Я не воспользовалась ни одним шансом.

Когда я начала шептать ей о том, что давно должна была сказать, мое горло расслабилось. И я наконец заплакала. Я плакала и все шептала ей что-то, пока она не умерла, — это случилось сразу после полуночи.

После этого я уже не могла перестать плакать.

Отец и я скорбели по-разному: меня то и дело сотрясали неконтролируемые рыдания, которые я пыталась заглушить, укрывшись в своей комнате, где устроившаяся в углу кровати Синнабар спокойно наблюдала за мной. Отец скорбел в тишине, часто сидя на ступеньках на заднем дворе, просто уставившись в забор. Однажды, когда я вышла и села возле него, он сказал так, будто я прервала его на средине мысли:

— Знаешь, она хотела стать дизайнером одежды. Но вместо этого она вышла за меня замуж, бросила свой дом и все, что имела.

Он поднял со ступенек щепку и начал изучать ее, будто внутри нее что-то находилось. Я никогда не знала об этой ее мечте.

— Ты так похожа на нее, Сидония. Нежная, и одаренная, и решительная.

Похоже, теперь любая мелочь могла вызвать у меня слезы. Я плакала, заметив, как красиво солнце высвечивает лишенные слуха уши Синнабар. Я плакала, когда видела молодую пару, проходившую мимо нашей подъездной дороги с детской коляской. Плакала, когда находила маленький скелет птенца в разбитой скорлупе под липой. Плакала, когда у нас заканчивалась мука.

Я плакала ежедневно на протяжении трех месяцев. Плакала через день на протяжении следующий двух месяцев. Плакала раз в неделю еще два месяца, а потом через неделю и в конце концов перестала плакать — так прошел год.

Мой отец был ирландцем с красивым мелодичным голосом, но он разговаривал все меньше и меньше после смерти мамы. Нам было легко друг с другом. Мы с папой завели новый порядок, который подходил нам обоим. Мы ходили по дому, как два отдельных клуба дыма, никогда не касаясь друг друга и все же как-то гармонично существуя рядом. Каждый вечер после ужина мы читали — ежедневную прессу и книги. Я продолжала читать романы, а он — биографии и исторические книги. Иногда мы обсуждали прочитанное, комментировали какие-то новости или особенно впечатлившие эпизоды в читаемых нами книгах.

Все, что у нас с ним осталось, были мы сами.

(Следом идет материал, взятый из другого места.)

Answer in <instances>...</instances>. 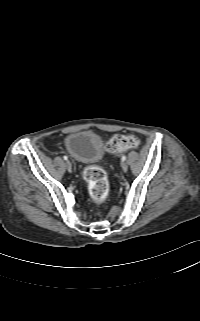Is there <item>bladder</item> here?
I'll use <instances>...</instances> for the list:
<instances>
[{"label": "bladder", "mask_w": 200, "mask_h": 321, "mask_svg": "<svg viewBox=\"0 0 200 321\" xmlns=\"http://www.w3.org/2000/svg\"><path fill=\"white\" fill-rule=\"evenodd\" d=\"M64 145L69 155L82 163L99 161L104 154L101 137L91 130L75 131L68 134Z\"/></svg>", "instance_id": "1"}]
</instances>
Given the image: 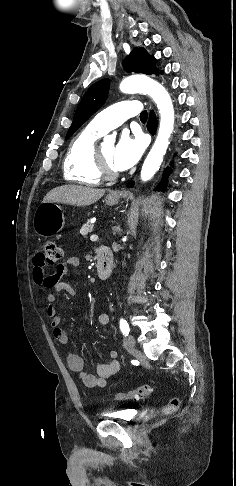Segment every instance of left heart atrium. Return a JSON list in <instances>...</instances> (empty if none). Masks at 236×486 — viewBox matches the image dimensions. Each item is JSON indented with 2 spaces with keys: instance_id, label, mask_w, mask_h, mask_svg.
<instances>
[{
  "instance_id": "left-heart-atrium-1",
  "label": "left heart atrium",
  "mask_w": 236,
  "mask_h": 486,
  "mask_svg": "<svg viewBox=\"0 0 236 486\" xmlns=\"http://www.w3.org/2000/svg\"><path fill=\"white\" fill-rule=\"evenodd\" d=\"M145 145L141 137H132L127 133L120 137L113 154V165L118 171L132 167L140 159Z\"/></svg>"
}]
</instances>
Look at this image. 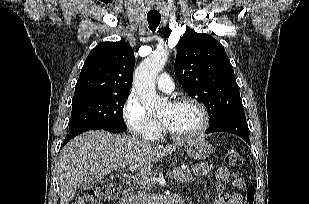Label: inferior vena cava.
<instances>
[{"instance_id":"obj_1","label":"inferior vena cava","mask_w":309,"mask_h":204,"mask_svg":"<svg viewBox=\"0 0 309 204\" xmlns=\"http://www.w3.org/2000/svg\"><path fill=\"white\" fill-rule=\"evenodd\" d=\"M144 196L140 193H138L137 196L132 198V203L131 204H145Z\"/></svg>"}]
</instances>
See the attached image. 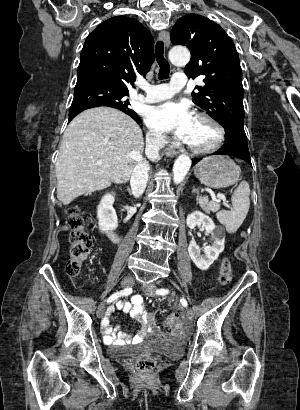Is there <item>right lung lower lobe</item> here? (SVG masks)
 <instances>
[{"label": "right lung lower lobe", "mask_w": 300, "mask_h": 410, "mask_svg": "<svg viewBox=\"0 0 300 410\" xmlns=\"http://www.w3.org/2000/svg\"><path fill=\"white\" fill-rule=\"evenodd\" d=\"M84 110H85V109H84ZM119 110H121V111L125 112L126 114H128L129 116H131V117H132L135 121H137L138 123L140 122V119H139V117H138L137 114L131 113V112H128V111H125V110H122V109H119ZM82 111H83V110H80V111H78V112L69 114V122H70L77 114H79V113L82 112Z\"/></svg>", "instance_id": "98d812e1"}]
</instances>
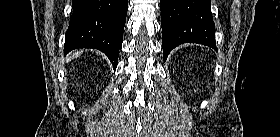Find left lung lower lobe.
Returning a JSON list of instances; mask_svg holds the SVG:
<instances>
[{
    "label": "left lung lower lobe",
    "mask_w": 280,
    "mask_h": 137,
    "mask_svg": "<svg viewBox=\"0 0 280 137\" xmlns=\"http://www.w3.org/2000/svg\"><path fill=\"white\" fill-rule=\"evenodd\" d=\"M210 0H160L164 61L183 43L216 48Z\"/></svg>",
    "instance_id": "left-lung-lower-lobe-1"
}]
</instances>
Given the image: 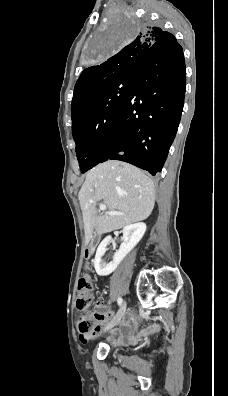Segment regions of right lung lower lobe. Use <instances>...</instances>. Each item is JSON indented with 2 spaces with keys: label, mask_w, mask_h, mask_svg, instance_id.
<instances>
[{
  "label": "right lung lower lobe",
  "mask_w": 228,
  "mask_h": 396,
  "mask_svg": "<svg viewBox=\"0 0 228 396\" xmlns=\"http://www.w3.org/2000/svg\"><path fill=\"white\" fill-rule=\"evenodd\" d=\"M186 87L182 47L153 50L139 63L101 162L121 160L158 174L175 138Z\"/></svg>",
  "instance_id": "1"
}]
</instances>
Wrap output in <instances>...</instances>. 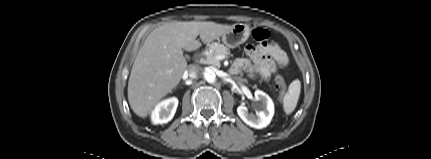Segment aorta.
I'll return each mask as SVG.
<instances>
[{"label": "aorta", "mask_w": 431, "mask_h": 159, "mask_svg": "<svg viewBox=\"0 0 431 159\" xmlns=\"http://www.w3.org/2000/svg\"><path fill=\"white\" fill-rule=\"evenodd\" d=\"M203 76L205 77V81H207L208 83H214L216 81V76L214 72H210L209 70H206L203 73Z\"/></svg>", "instance_id": "aorta-1"}]
</instances>
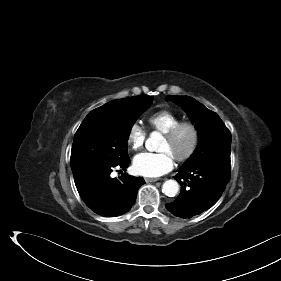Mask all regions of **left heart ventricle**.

Мамина смерть отразилась на отце не только эмоционально, но и физически. Казалось, он стал ниже ростом и еще более скованным в движениях. А потом — случилось ли это непроизвольно или у него было что-то с глазами, а может, и с очками — вскоре стало очевидно, что его зрение стало слишком слабым, чтобы он мог продолжать работать шофером. Первый незначительный инцидент — это когда он просто зацепил фонарный столб, пытаясь припарковать дорогой блестящий автомобиль своего начальника, но вскоре после этого он, хоть и несильно, врезался передом машины в закрытую дверь гаража.

После этого начальник сказал, что не может оставить его на этой работе. Отец все понял. Что хорошего — иметь водителя, с которым ездить небезопасно? Но его шеф был добрым человеком и сожалел, что моему отцу приходится уходить, поэтому неожиданно выдал ему выходное пособие. А поскольку мы жили экономно, то нам этого хватило надолго.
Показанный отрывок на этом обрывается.